* **DIRECTIONS FOR THIS TASK**
Your output should consist solely of the lines from the one with "Career Days, in" through the end of the records, reproduced exactly, both ends included.

* **Records excerpted from a collection**
--- START ---

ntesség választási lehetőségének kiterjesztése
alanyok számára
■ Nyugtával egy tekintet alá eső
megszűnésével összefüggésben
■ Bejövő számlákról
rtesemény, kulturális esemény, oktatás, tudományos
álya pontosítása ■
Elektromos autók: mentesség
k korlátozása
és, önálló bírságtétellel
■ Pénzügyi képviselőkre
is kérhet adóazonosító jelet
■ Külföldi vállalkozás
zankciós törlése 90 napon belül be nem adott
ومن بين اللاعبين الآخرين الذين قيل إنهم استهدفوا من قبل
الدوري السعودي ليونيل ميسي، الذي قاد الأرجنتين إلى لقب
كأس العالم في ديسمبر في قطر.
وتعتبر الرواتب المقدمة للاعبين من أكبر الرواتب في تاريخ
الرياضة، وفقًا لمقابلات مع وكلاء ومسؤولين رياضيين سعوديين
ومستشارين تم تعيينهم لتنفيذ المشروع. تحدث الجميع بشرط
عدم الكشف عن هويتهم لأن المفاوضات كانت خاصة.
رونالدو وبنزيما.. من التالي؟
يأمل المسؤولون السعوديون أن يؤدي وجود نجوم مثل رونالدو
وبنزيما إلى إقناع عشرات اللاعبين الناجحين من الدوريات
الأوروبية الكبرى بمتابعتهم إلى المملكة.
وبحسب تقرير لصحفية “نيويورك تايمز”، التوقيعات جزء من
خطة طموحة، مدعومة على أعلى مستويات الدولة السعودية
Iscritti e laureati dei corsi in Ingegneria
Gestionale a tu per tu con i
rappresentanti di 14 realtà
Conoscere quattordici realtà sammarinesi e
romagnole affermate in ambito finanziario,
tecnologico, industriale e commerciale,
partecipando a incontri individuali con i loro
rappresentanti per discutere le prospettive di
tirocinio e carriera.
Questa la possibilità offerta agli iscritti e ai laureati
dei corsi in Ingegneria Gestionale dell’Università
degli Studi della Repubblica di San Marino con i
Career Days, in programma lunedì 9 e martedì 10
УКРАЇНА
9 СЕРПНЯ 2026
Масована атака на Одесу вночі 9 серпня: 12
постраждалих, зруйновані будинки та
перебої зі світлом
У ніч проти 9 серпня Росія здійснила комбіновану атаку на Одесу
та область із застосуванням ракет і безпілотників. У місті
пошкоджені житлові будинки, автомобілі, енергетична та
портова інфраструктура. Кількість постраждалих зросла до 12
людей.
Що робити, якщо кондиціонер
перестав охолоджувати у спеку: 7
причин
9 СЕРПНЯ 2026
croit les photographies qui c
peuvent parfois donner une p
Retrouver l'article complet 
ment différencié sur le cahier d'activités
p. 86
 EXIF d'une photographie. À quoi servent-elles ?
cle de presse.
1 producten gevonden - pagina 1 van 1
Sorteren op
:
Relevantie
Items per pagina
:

--- END ---

* **ANSWER**
Career Days, in programma lunedì 9 e martedì 10
УКРАЇНА
9 СЕРПНЯ 2026
Масована атака на Одесу вночі 9 серпня: 12
постраждалих, зруйновані будинки та
перебої зі світлом
У ніч проти 9 серпня Росія здійснила комбіновану атаку на Одесу
та область із застосуванням ракет і безпілотників. У місті
пошкоджені житлові будинки, автомобілі, енергетична та
портова інфраструктура. Кількість постраждалих зросла до 12
людей.
Що робити, якщо кондиціонер
перестав охолоджувати у спеку: 7
причин
9 СЕРПНЯ 2026
croit les photographies qui c
peuvent parfois donner une p
Retrouver l'article complet 
ment différencié sur le cahier d'activités
p. 86
 EXIF d'une photographie. À quoi servent-elles ?
cle de presse.
1 producten gevonden - pagina 1 van 1
Sorteren op
:
Relevantie
Items per pagina
:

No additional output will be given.